25 alleged members of the Anonymous hacktivist collective have been arrested in Europe and South America as part of “Operation Unmask”, with retaliation coming in the form of a DDOS attack taking down Interpol’s own website, which briefly took the website down yesterday.

A statement by Interpol said that arrests were made in Argentina, Chile, Colombia and Spain, with the international police force noting its success in the operation launched just a couple of weeks ago after the websites of Columbian Defence Ministry and President, and the Chilean Library were hacked allegedly by the Guy Fawkes mask wearing group. The arrests were carried out by authorities in each country with the support of Interpol’s American Working Group of Experts on Information Technology Crime – a group set up to help with cross-border hacking activities that are notoriously difficult to prosecute due to jurisdictional difficulties.

Along with the arrests, the police seized 250 items of computer technology equipment and mobile phones during the 40 searches across 15 cities. Pre-paid payment cards were also seized in an attempt to discover how the illegal hacktivities have been funded by those arrested who range in age from 17 to 40.

In a statement, Interpol’s Director of Police Services, Bernd Rossbach said

This operation shows that crime in the virtual world does have real consequences for those involved, and that the internet cannot be seen as a safe haven for criminal activity, no matter where it originates or where it is targeted.

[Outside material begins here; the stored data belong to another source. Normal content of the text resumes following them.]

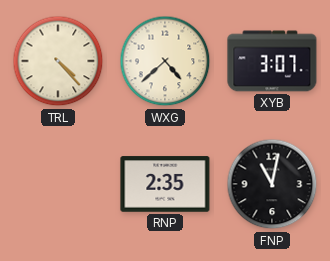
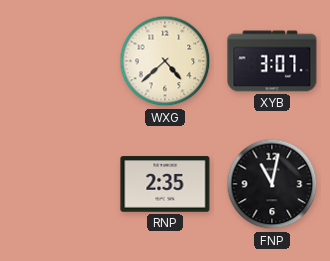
TRL: 4:23 -> none
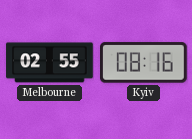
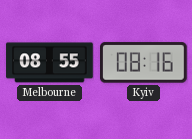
Melbourne: 02:55 -> 08:55
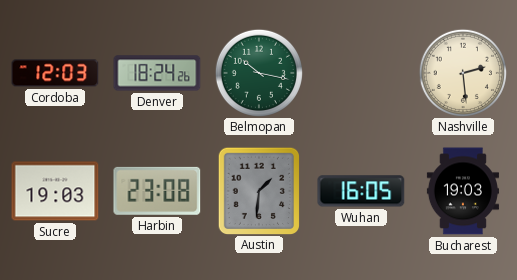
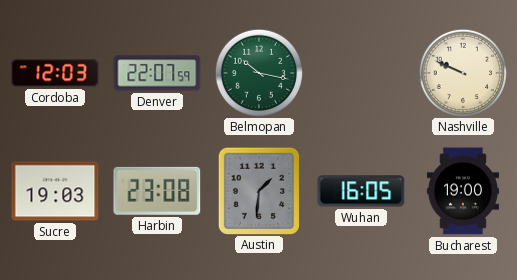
Denver: 18:24 -> 22:07
Nashville: 2:29 -> 9:49
Bucharest: 19:03 -> 19:00
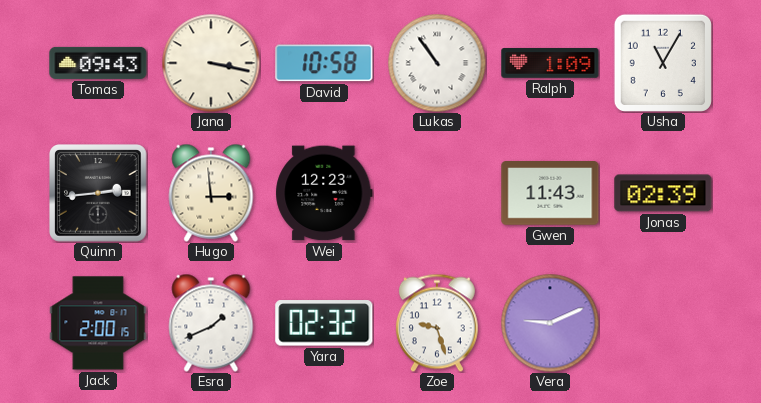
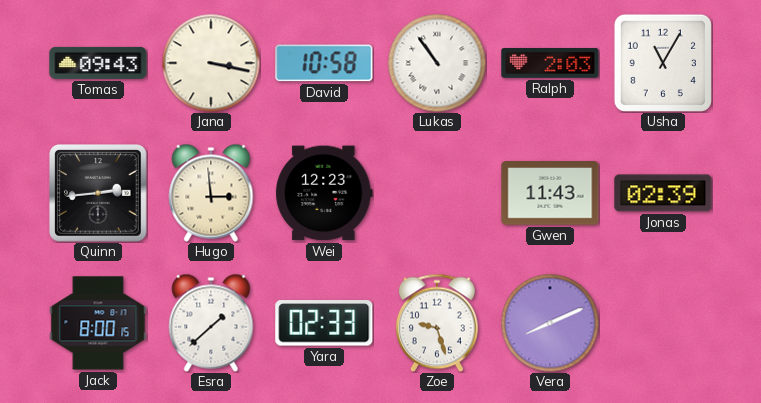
Ralph: 1:09 -> 2:03
Jack: 2:00 -> 8:00
Esra: 1:41 -> 1:38
Yara: 02:32 -> 02:33
Vera: 9:11 -> 8:11
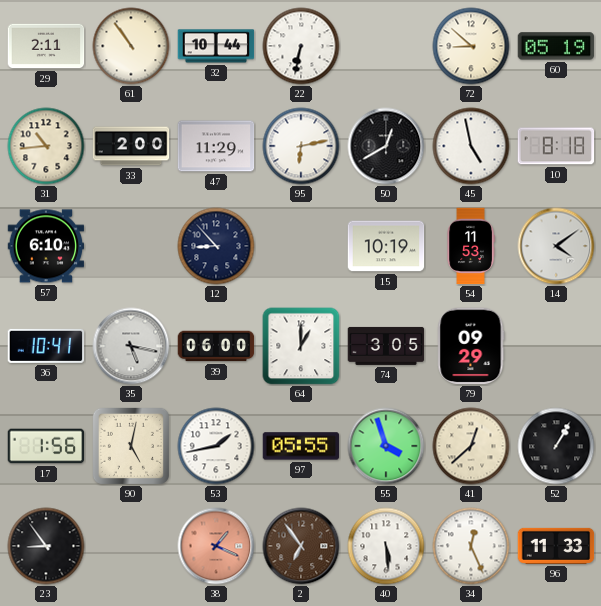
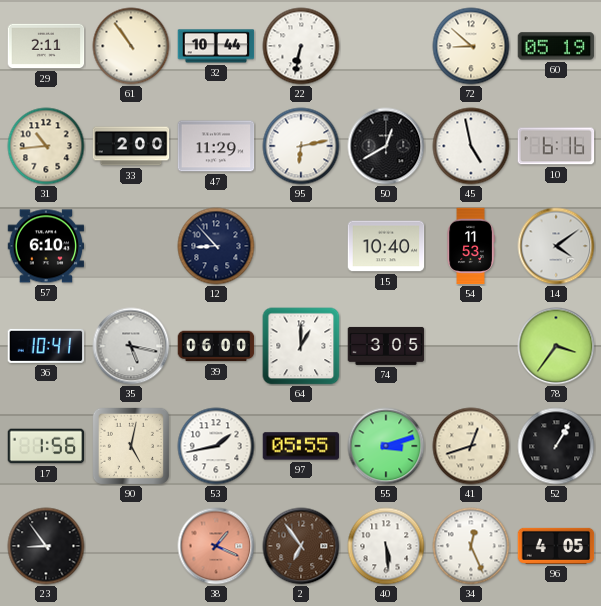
10: 8:18 -> 6:16
15: 10:19 -> 10:40
79: 09:29 -> none
78: none -> 3:36
55: 3:57 -> 3:12
41: 12:38 -> 12:42
96: 11:33 -> 4:05
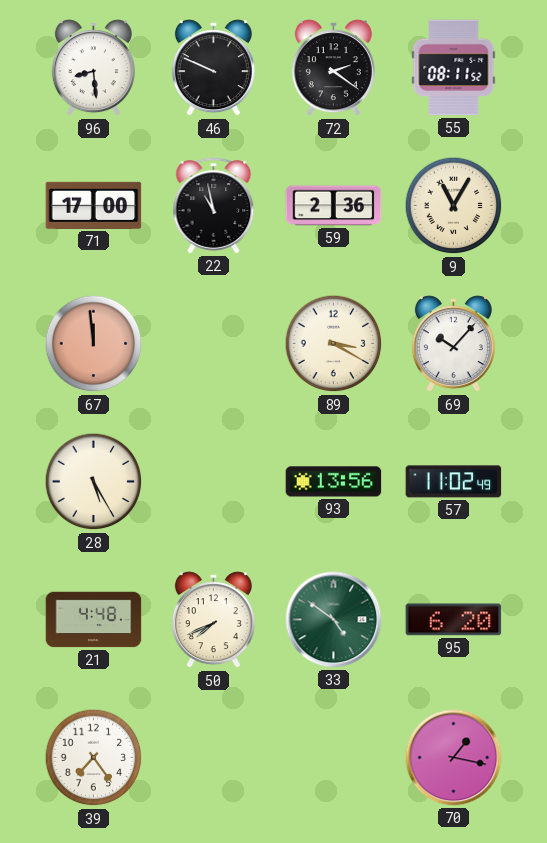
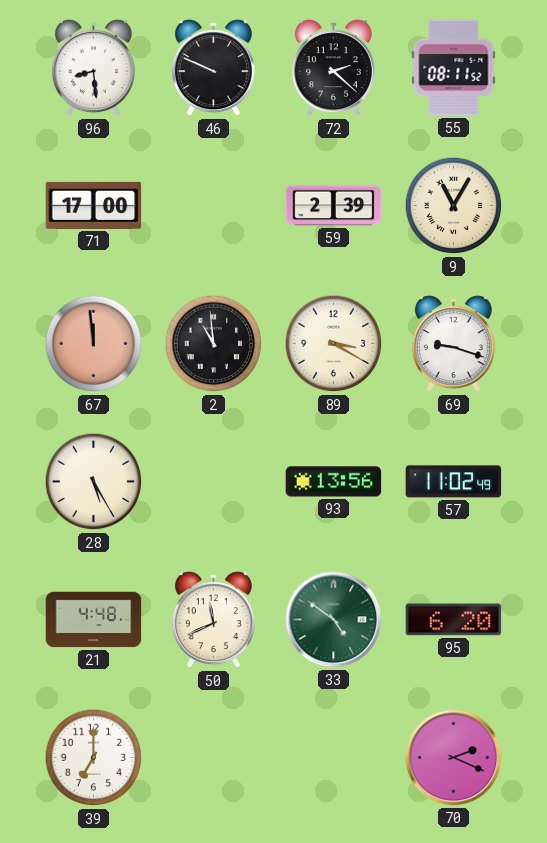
72: 2:21 -> 2:22
22: 10:58 -> none
59: 2:36 -> 2:39
2: none -> 10:59
69: 10:07 -> 9:18
50: 7:41 -> 11:41
39: 7:24 -> 7:00
70: 1:17 -> 2:19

You can’t help but wonder if police time might not be better spent investigating the alleged corruption and moral crimes perpetrated by those Anonymous have targeted around the world rather than focusing on those DDOS-ing a few sites, but that is a different matter. Those talented hackers leading this group and others like it need to be embraced for their skillset and brought within the establishment to put them to more effective use, not make them sit in jail which tends to result in deeper criminal links.